Quite a busy day in my account. There were several more earnings breakouts this morning that could have been played, although I was surprised that two of them (FSIN and CVLT) went as high as they did – I didn’t think the reports were that great. I did like the growth shown in China companies RCH (200% EPS growth, 76% sales growth y.o.y.) and CAAS (157% EPS growth, 46% sales growth y.o.y.) and I took small positions in both this mornings. I entered RCH right after the open, a little begrudgingly because I was ticked that my stop was hit yesterday. If my stop wasn’t hit yesterday (and it was pretty much the low of the day), I would have been sitting more than a 30% gain at the open. As it is, I entered around $7.75 and decided to use the gap low as my stop level. I added more later in the session for an average price of $7.80. Since I could not watch the stock this afternoon, and because I did not want to totally lose a gain on this stock, I put a trailing stop on it that, you guessed it, was hit mid afternoon as it dropped below intraday support. I ended up with a 7% gain, which isn’t bad, but I was hoping for more. It certainly would have been nicer to still have my original position and be up 39% instead. I wouldn’t be surprised to see this pop again tomorrow morning before running out of steam or reversing. These China stocks are hard to play and very volatile.

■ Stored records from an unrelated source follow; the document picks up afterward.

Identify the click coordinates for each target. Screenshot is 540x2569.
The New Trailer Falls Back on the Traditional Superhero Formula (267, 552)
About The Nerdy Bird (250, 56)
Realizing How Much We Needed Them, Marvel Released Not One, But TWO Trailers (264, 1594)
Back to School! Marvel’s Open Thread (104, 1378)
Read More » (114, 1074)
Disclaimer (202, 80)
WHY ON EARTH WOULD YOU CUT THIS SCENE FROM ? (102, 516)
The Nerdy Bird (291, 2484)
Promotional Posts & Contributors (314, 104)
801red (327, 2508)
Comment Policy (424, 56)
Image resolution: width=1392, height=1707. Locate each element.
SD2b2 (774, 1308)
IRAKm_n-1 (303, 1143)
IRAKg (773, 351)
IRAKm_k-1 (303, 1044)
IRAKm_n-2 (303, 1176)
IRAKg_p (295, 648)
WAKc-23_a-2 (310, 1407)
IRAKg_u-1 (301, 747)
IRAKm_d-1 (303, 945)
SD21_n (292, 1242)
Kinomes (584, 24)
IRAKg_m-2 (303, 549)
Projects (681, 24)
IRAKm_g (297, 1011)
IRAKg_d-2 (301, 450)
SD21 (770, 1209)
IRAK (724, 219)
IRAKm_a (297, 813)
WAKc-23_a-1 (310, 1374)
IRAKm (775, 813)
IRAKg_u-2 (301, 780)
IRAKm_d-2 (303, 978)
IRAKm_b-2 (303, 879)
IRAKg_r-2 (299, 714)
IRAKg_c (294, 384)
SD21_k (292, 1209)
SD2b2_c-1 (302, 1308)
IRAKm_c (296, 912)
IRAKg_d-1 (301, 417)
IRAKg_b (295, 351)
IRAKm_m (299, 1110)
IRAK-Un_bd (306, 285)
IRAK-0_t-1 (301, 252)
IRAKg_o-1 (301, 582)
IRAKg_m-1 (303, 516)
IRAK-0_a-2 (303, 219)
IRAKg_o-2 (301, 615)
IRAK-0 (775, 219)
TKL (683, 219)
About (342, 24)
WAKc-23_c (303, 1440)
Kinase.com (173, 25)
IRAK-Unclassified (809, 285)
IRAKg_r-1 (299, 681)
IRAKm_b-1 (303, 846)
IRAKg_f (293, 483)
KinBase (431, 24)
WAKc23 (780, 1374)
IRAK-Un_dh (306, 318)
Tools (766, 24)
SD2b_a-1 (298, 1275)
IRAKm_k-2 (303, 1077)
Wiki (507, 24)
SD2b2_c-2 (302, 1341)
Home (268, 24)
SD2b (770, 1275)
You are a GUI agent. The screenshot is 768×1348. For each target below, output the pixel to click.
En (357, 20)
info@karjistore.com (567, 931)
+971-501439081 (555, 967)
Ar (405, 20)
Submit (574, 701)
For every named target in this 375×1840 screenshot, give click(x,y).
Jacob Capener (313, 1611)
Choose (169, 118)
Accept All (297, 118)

I entered CAAS later in the morning around $6.40 as it looked like it bottomed and was going to challenge its daily highs. The stop below the gap low of the day was also close by, so I though it was lower risk. It finally did break above the gap high and ran very nicely from there. I put a trailing stop on this as well but it was not hit, so I am still in this position. I will look to sell on a pop tomorrow if there is one, or just trail it with a stop and see what happens.
The rest of my portfolio had a nice morning – FSYS did exactly what you want an earnings play to do – continue yesterday’s momentum on heavier volume. Thanks to the late day action, it closed off of its highs, but the action is still good. DGLY broke out as well and I am happy (lucky?) my stop wasn’t hit yesterday after Monday’s reversal. It finished at its highs of the day which is excellent. I would have liked to have seen OFI consolidate its gains a bit more and it was in the morning, but popped around lunch and was up also. It couldn’t hold its gains either and finished almost flat. The question now on these is what to do with them and if taking some profits is a good idea. I don’t see any reason to sell on any of these charts – I just hope the market can hold up a bit.
To hedge some of my gains of today, I took a short out on AAPL and bought a little QID as well. These were simply based on the late action in the Nasdaq, and again are just hedges to protect some of the gains I was able to get today.
Options expiration week always tends to be volatile, so it’s hard to say for sure if the late reversal is a sign of things to come. Although there has been many stocks that have moved higher in the last few weeks, this hasn’t been and still isn’t a market to just sit back and not worry about your stocks. Caution is very much warranted still. I wouldn’t go jumping on a ton of shorts yet, but bulls certainly can’t be happy with the way the market closed. I’ll be back later with some charts of the action today. Best of luck.